En un día soleado, una mañana de primavera, en un frondoso bosque, una gran comitiva descansaba de su viaje hacia el norte, precisamente, a la ciudad de Miles.
En ella iba el recién nombrado gobernador, Murem, primer príncipe del reino: un joven de quince años, de pelo bien recortado de un amarillo casi dorado, piel clara y ojos verdes. Iba montado sobre su caballo blanco, puro y sin imperfecciones, vestido con prendas de un gris plateado y bordados dorados a los lados. Junto a él viajaba su madre, la concubina Deibra, y su pequeña hermana Siram, dentro de su carruaje tirado por dos caballos.

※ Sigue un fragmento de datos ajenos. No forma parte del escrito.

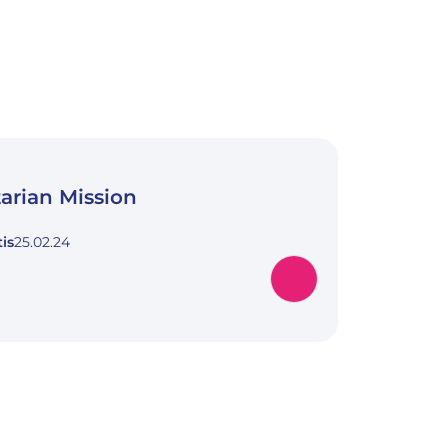
arian Mission
is
25.02.24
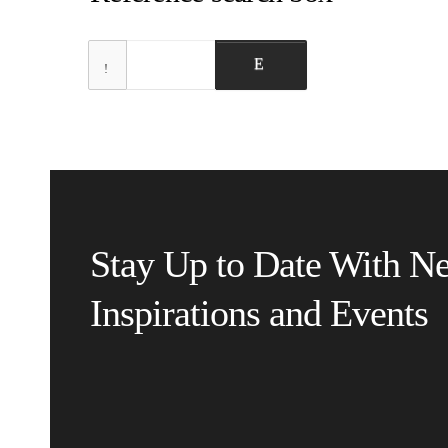
Stay Up to Date With N
Inspirations and Events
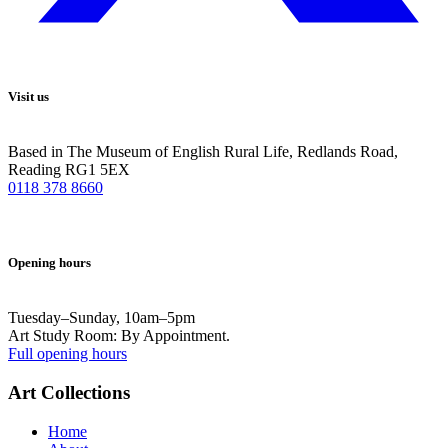
Visit us
Based in The Museum of English Rural Life, Redlands Road,
Reading RG1 5EX
0118 378 8660
Opening hours
Tuesday–Sunday, 10am–5pm
Art Study Room: By Appointment.
Full opening hours
Art Collections
Home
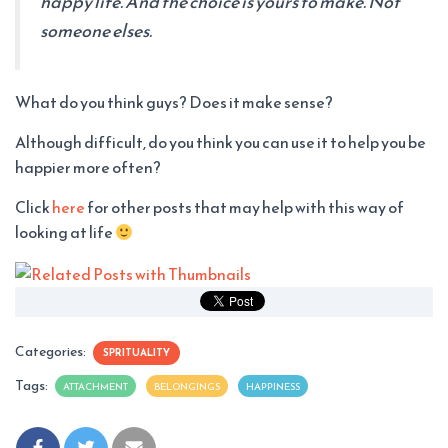
happy life. And the choice is yours to make. Not
someone elses.
What do you think guys? Does it make sense?
Although difficult, do you think you can use it to help you be
happier more often?
Click
here
for other posts that may help with this way of
looking at life
Categories:
SPRITUALITY
Tags:
ATTACHMENT
BELONGINGS
HAPPINESS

Ella vestía prendas color púrpura con bordados grises en el torso, a juego con la vestimenta de su hijo, y la princesa Siram llevaba un vestido a juego con el de su madre.
En la comitiva lo acompañaban sus consejeros y militares leales, cada quien llevaba a sus propias familias y sirvientes, volviendo a la comitiva en una muy numerosa.

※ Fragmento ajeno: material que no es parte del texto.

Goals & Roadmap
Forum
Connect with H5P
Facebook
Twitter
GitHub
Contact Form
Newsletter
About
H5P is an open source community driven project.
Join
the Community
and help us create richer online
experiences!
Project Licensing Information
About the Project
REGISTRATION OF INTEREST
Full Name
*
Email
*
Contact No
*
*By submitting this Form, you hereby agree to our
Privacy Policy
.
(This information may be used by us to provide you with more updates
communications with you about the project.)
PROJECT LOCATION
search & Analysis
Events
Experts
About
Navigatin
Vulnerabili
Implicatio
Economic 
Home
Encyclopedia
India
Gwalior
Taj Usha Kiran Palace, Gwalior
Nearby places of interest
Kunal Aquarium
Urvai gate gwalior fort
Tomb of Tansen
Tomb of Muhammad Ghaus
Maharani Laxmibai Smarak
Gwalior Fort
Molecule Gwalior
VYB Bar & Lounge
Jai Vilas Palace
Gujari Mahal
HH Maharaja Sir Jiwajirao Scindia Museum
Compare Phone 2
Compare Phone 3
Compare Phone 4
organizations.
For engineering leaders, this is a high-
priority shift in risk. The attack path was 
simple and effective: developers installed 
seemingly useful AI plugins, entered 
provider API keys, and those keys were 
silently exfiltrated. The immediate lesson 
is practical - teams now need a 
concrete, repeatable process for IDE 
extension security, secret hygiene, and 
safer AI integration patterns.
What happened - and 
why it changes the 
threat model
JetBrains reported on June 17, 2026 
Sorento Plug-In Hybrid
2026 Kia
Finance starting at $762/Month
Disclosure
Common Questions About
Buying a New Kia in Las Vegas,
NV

—¡Príncipe! —llamó un soldado a caballo acercándose.
—Habla, soldado, te escucho —respondió Murem con voz serena.
—Me informaron que la ciudad está cerca —afirmó el soldado mientras bajaba la cabeza sobre su caballo—. Llegaremos antes del mediodía.
—Bien, entonces, ¡sigamos! —ordenó el príncipe—. Descansaremos cuando lleguemos.

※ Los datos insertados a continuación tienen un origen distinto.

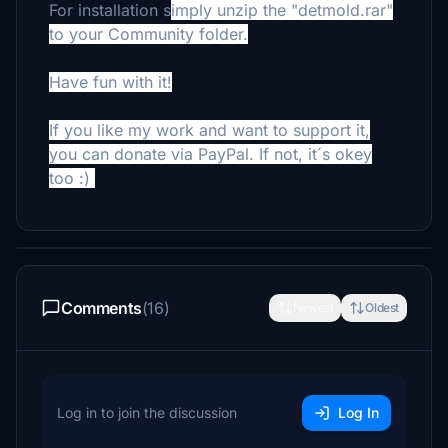
For installation s
imply unzip the "detmold.rar"
to your Community folder.
Have fun with it!
If you like my work and want to support it,
you can donate via PayPal. If not, it´s okey
too :)
Comments
(16)
Newest
Oldest
Log in to join the discussion
Log In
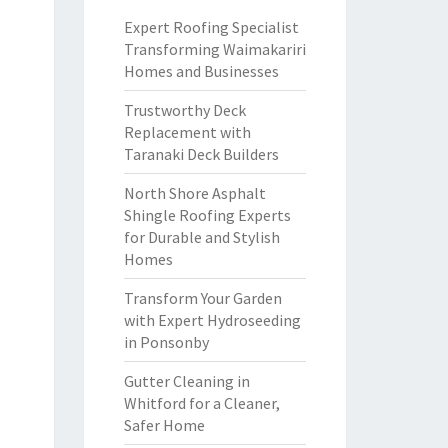
Expert Roofing Specialist
Transforming Waimakariri
Homes and Businesses
Trustworthy Deck
Replacement with
Taranaki Deck Builders
North Shore Asphalt
Shingle Roofing Experts
for Durable and Stylish
Homes
Transform Your Garden
with Expert Hydroseeding
in Ponsonby
Gutter Cleaning in
Whitford for a Cleaner,
Safer Home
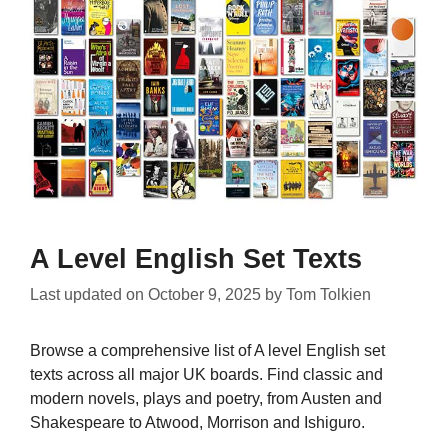
A Level English Set Texts
Last updated on
October 9, 2025
by
Tom Tolkien
Browse a comprehensive list of A level English set
texts across all major UK boards. Find classic and
modern novels, plays and poetry, from Austen and
Shakespeare to Atwood, Morrison and Ishiguro.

Obedeciendo la orden, el soldado informó a la comitiva y a los sirvientes, que empezaron a amarrar los bueyes y asnos a las carretas para tirar de ellas; pronto, todos volvieron a la marcha.
Durante el camino, el príncipe se mostró inquieto, y esto fue notado por uno de sus consejeros de avanzada edad, quien se acercó a él en su caballo.
—No se sienta nervioso, príncipe —dijo aquel hombre mientras cabalgaba a la par de él—. El rey lo nombró porque confía en su prudencia y juicio; al igual que yo, sé que lo hará bien.
—Gracias por tus palabras, Ralaz —dijo el príncipe, aún con dudas—. Sé que no debe ser fácil ser mi niñero adonde vaya.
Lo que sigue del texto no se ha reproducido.